WPSU

Saturday, January 29, 2011

Orange Blossom Special

Making a new friend
at Cape Canveral
We've been in Florida two months now. Yet we'd not yet been to a beach. It was time.


We arrived in New Smyrna Beach, Florida,  Friday noonish, and scored a rental car.  The bubbly rental car girl said, "One place you should visit is Cape Canaveral National Seashore. It's just like the desert in AFRICA!" 
Time machine: Us in 30 years
Well, not exactly. But it IS sunswept, and palm-studded, and sandy.  24 miles of white-sand beach.  24 miles of UNDEVELOPED beach. That's where we were headed


On the way we spotted red-winged blackbirds in a marsh, singing a rusty conk-a-ree!  In New York and Pennsylvania, you never hear that sound till late March, when spring is bustin' in.  

The sound brought back a vivid memory, of traveling to Costa Rica in winter, and seeing RWBBs in the marshes there.  

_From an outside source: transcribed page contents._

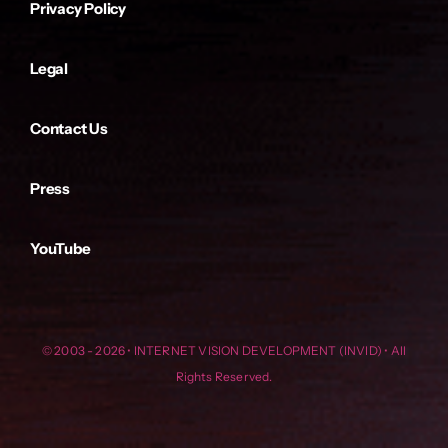
Privacy Policy
Legal
Contact Us
Press
YouTube
© 2003 - 2026 • INTERNET VISION DEVELOPMENT (INVID) • All
Rights Reserved.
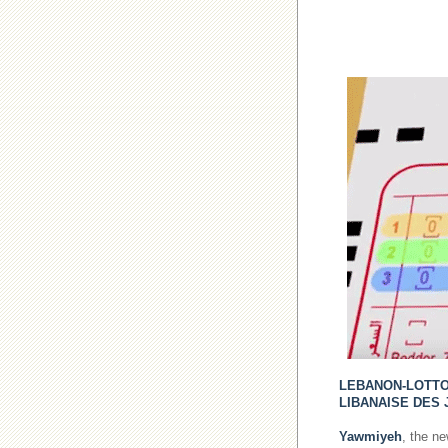
LEBANON-LOTT
LIBANAISE DES 
Yawmiyeh
, the n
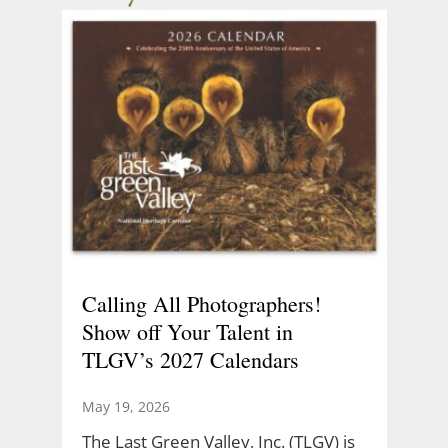
Calling All Photographers!
Show off Your Talent in
TLGV’s 2027 Calendars
May 19, 2026
The Last Green Valley, Inc. (TLGV) is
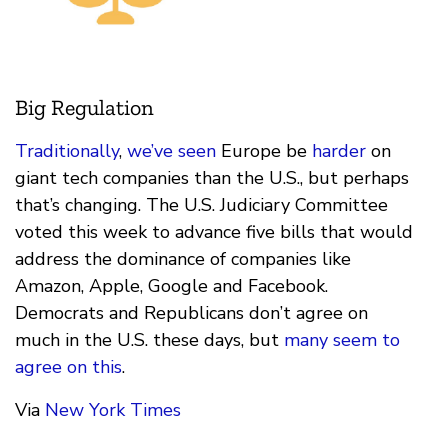
Big Regulation
Traditionally
,
we’ve seen
Europe be
harder
on
giant tech companies than the U.S., but perhaps
that’s changing. The U.S. Judiciary Committee
voted this week to advance five bills that would
address the dominance of companies like
Amazon, Apple, Google and Facebook.
Democrats and Republicans don’t agree on
much in the U.S. these days, but
many seem to
agree on this
.
Via
New York Times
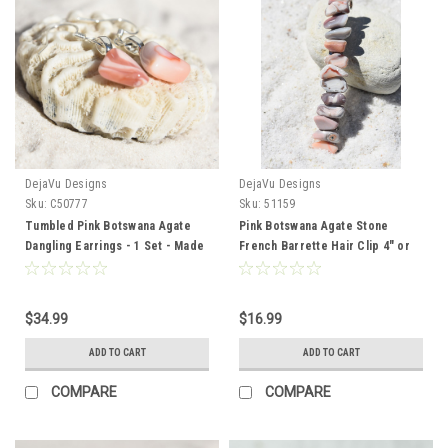
DejaVu Designs
DejaVu Designs
Sku:
C50777
Sku:
51159
Tumbled Pink Botswana Agate
Pink Botswana Agate Stone
Dangling Earrings - 1 Set - Made
French Barrette Hair Clip 4" or
to Order
100 mm Length - Made to Order
$34.99
$16.99
ADD TO CART
ADD TO CART
COMPARE
COMPARE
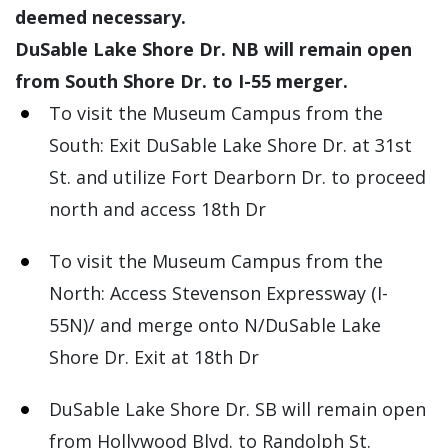
deemed necessary.
DuSable Lake Shore Dr. NB will remain open
from South Shore Dr. to I-55 merger.
To visit the Museum Campus from the
South: Exit DuSable Lake Shore Dr. at 31st
St. and utilize Fort Dearborn Dr. to proceed
north and access 18th Dr
To visit the Museum Campus from the
North: Access Stevenson Expressway (I-
55N)/ and merge onto N/DuSable Lake
Shore Dr. Exit at 18th Dr
DuSable Lake Shore Dr. SB will remain open
from Hollywood Blvd. to Randolph St.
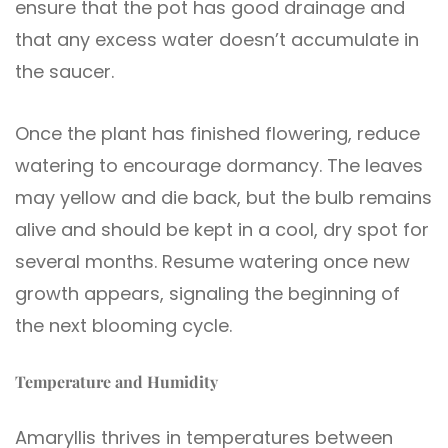
ensure that the pot has good drainage and
that any excess water doesn’t accumulate in
the saucer.
Once the plant has finished flowering, reduce
watering to encourage dormancy. The leaves
may yellow and die back, but the bulb remains
alive and should be kept in a cool, dry spot for
several months. Resume watering once new
growth appears, signaling the beginning of
the next blooming cycle.
Temperature and Humidity
Amaryllis thrives in temperatures between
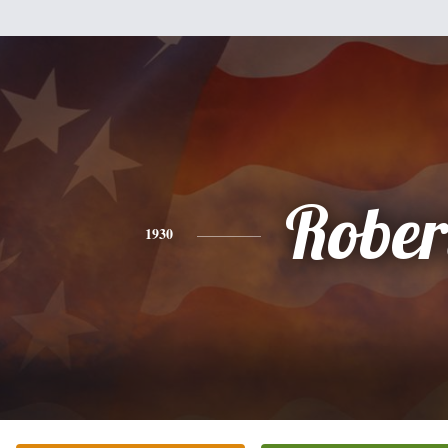
Rober
1930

Sure, everyone knows--intellectually--that "Some birds fly south for the winter."  But the first time you actually SEE your old familiar summer friends, IN winter, ON their winter vacation, it gives you this funny feeling of revelation: "Hey, bird migration isn't a just-so story.  It's real!"


When you least expect it: wild orange
(Full disclosure: We consulted a grumpy ranger who told us, "In Florida you see blackbirds all winter."  So it's not like they're JUST getting here from the tropics.  Still, a red-winged blackbird sounds like spring to us.)  

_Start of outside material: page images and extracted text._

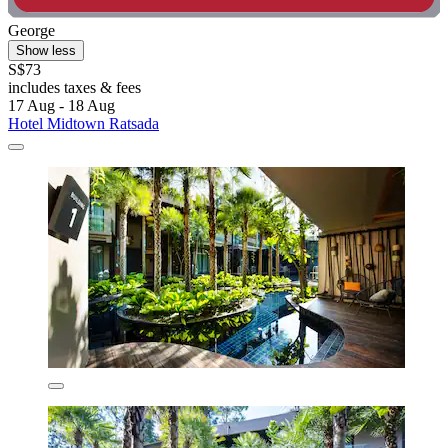
George
Show less
S$73
includes taxes & fees
17 Aug - 18 Aug
Hotel Midtown Ratsada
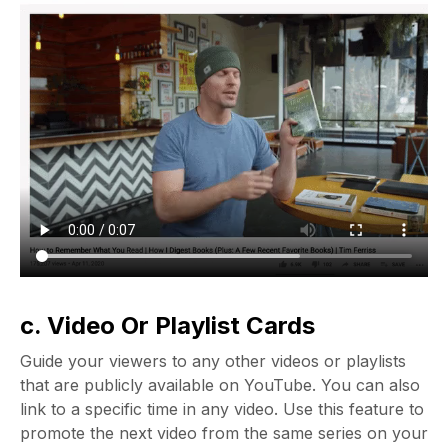
c. Video Or Playlist Cards
Guide your viewers to any other videos or playlists
that are publicly available on YouTube. You can also
link to a specific time in any video. Use this feature to
promote the next video from the same series on your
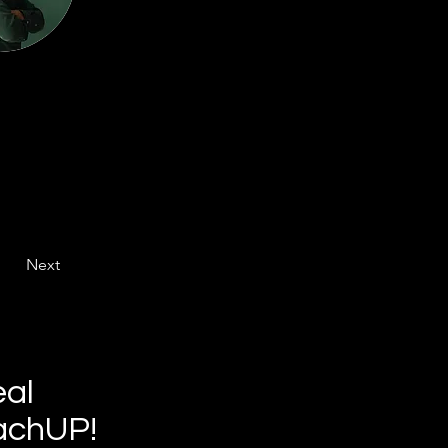
Next
eal
achUP!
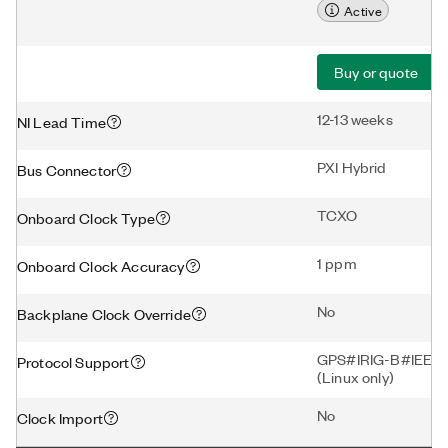
Active
Buy or quote
12-13 weeks
NI Lead Time
PXI Hybrid
Bus Connector
TCXO
Onboard Clock Type
1 ppm
Onboard Clock Accuracy
No
Backplane Clock Override
GPS#IRIG-B#IEEE-
Protocol Support
(Linux only)
No
Clock Import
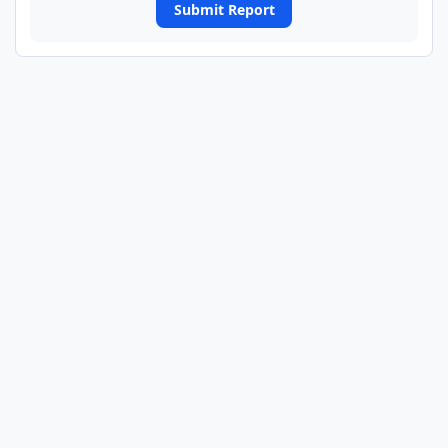
Submit Report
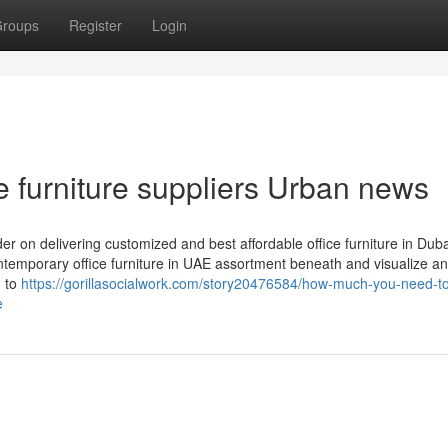
roups
Register
Login
ce furniture suppliers Urban news
er on delivering customized and best affordable office furniture in Dub
emporary office furniture in UAE assortment beneath and visualize an
n to
https://gorillasocialwork.com/story20476584/how-much-you-need-t
e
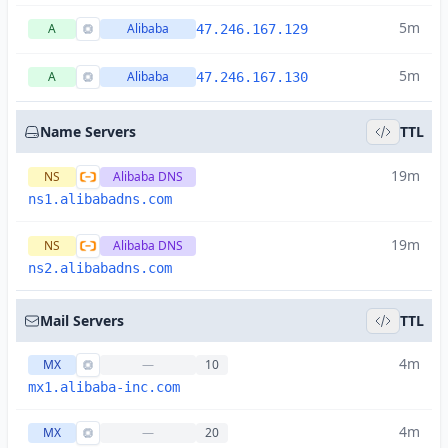
5m
A
Alibaba
47.246.167.129
5m
A
Alibaba
47.246.167.130
Name Servers
TTL
19m
NS
Alibaba DNS
ns1.alibabadns.com
19m
NS
Alibaba DNS
ns2.alibabadns.com
Mail Servers
TTL
4m
MX
—
10
mx1.alibaba-inc.com
4m
MX
—
20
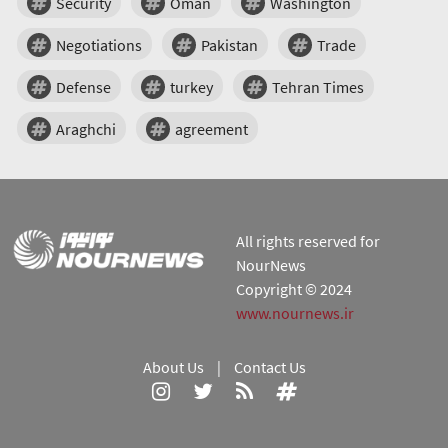
Security
Oman
Washington
Negotiations
Pakistan
Trade
Defense
turkey
Tehran Times
Araghchi
agreement
All rights reserved for
NourNews
Copyright © 2024
www.nournews.ir
About Us
|
Contact Us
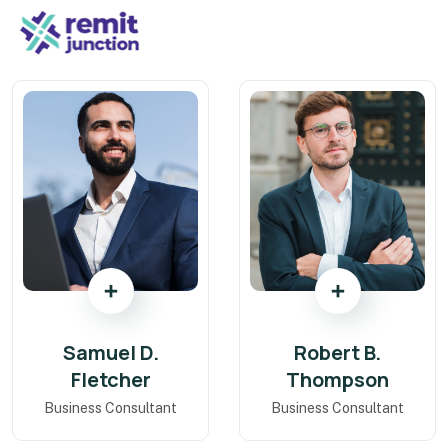
Samuel D.
Robert B.
Fletcher
Thompson
Business Consultant
Business Consultant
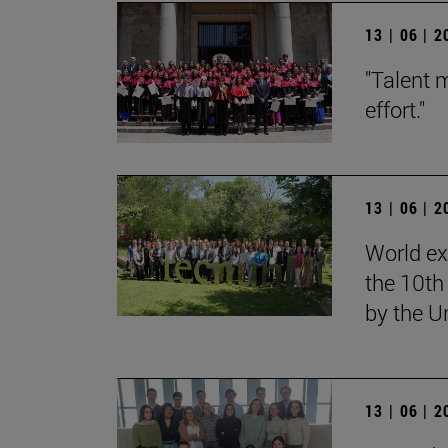
13 | 06 | 
"Talent 
effort."
13 | 06 | 
World ex
the 10th
by the U
13 | 06 | 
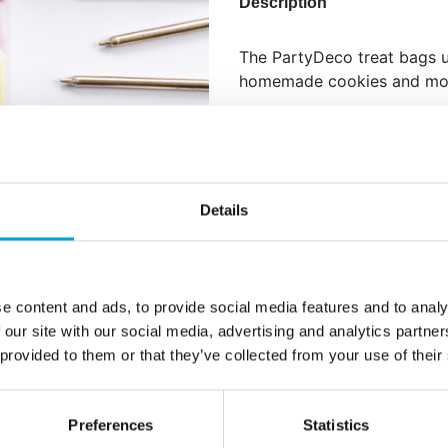
Description
The PartyDeco treat bags u
homemade cookies and mo
Size: approx. 8 x 18 x 6 cm
Content: 6 bags and 6 stick
Details
Additional information
e content and ads, to provide social media features and to analy
 our site with our social media, advertising and analytics partn
 provided to them or that they’ve collected from your use of their
Preferences
Statistics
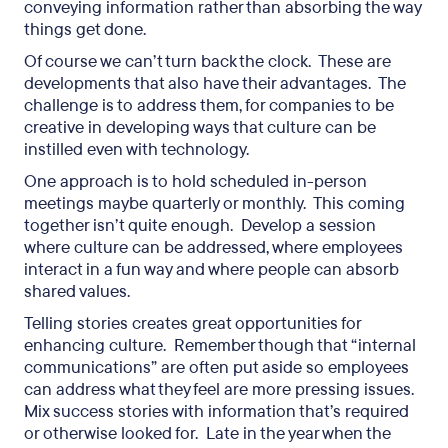
conveying information rather than absorbing the way
things get done.
Of course we can’t turn back the clock. These are
developments that also have their advantages. The
challenge is to address them, for companies to be
creative in developing ways that culture can be
instilled even with technology.
One approach is to hold scheduled in-person
meetings maybe quarterly or monthly. This coming
together isn’t quite enough. Develop a session
where culture can be addressed, where employees
interact in a fun way and where people can absorb
shared values.
Telling stories creates great opportunities for
enhancing culture. Remember though that “internal
communications” are often put aside so employees
can address what they feel are more pressing issues.
Mix success stories with information that’s required
or otherwise looked for. Late in the year when the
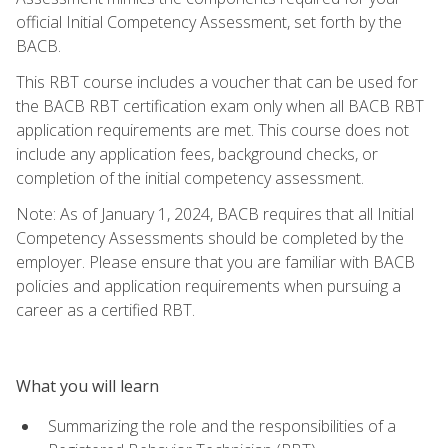
official Initial Competency Assessment, set forth by the
BACB.
This RBT course includes a voucher that can be used for
the BACB RBT certification exam only when all BACB RBT
application requirements are met. This course does not
include any application fees, background checks, or
completion of the initial competency assessment.
Note: As of January 1, 2024, BACB requires that all Initial
Competency Assessments should be completed by the
employer. Please ensure that you are familiar with BACB
policies and application requirements when pursuing a
career as a certified RBT.
What you will learn
Summarizing the role and the responsibilities of a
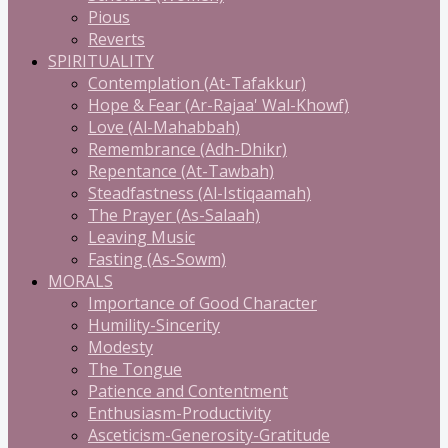
Pious
Reverts
SPIRITUALITY
Contemplation (At-Tafakkur)
Hope & Fear (Ar-Rajaa' Wal-Khowf)
Love (Al-Mahabbah)
Remembrance (Adh-Dhikr)
Repentance (At-Tawbah)
Steadfastness (Al-Istiqaamah)
The Prayer (As-Salaah)
Leaving Music
Fasting (As-Sowm)
MORALS
Importance of Good Character
Humility-Sincerity
Modesty
The Tongue
Patience and Contentment
Enthusiasm-Productivity
Asceticism-Generosity-Gratitude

Walking at dusk along a trail through an oak hammock, where live oak trees with trunks thick as barrels sent crooked branches sideways overhead to make a shady tunnel, we saw a little spot of light . . . something glowing, bright orange.  


It was, literally an orange. Citrus fruit, on a tree, in the middle of what we perceived to be wild forest.


Turns out, around the turn of the 20th century, the spot was a homestead, with prosperous citrus groves. After a big freeze, the settlement was abandoned. Forest grew back, yet a few orange trees survived. 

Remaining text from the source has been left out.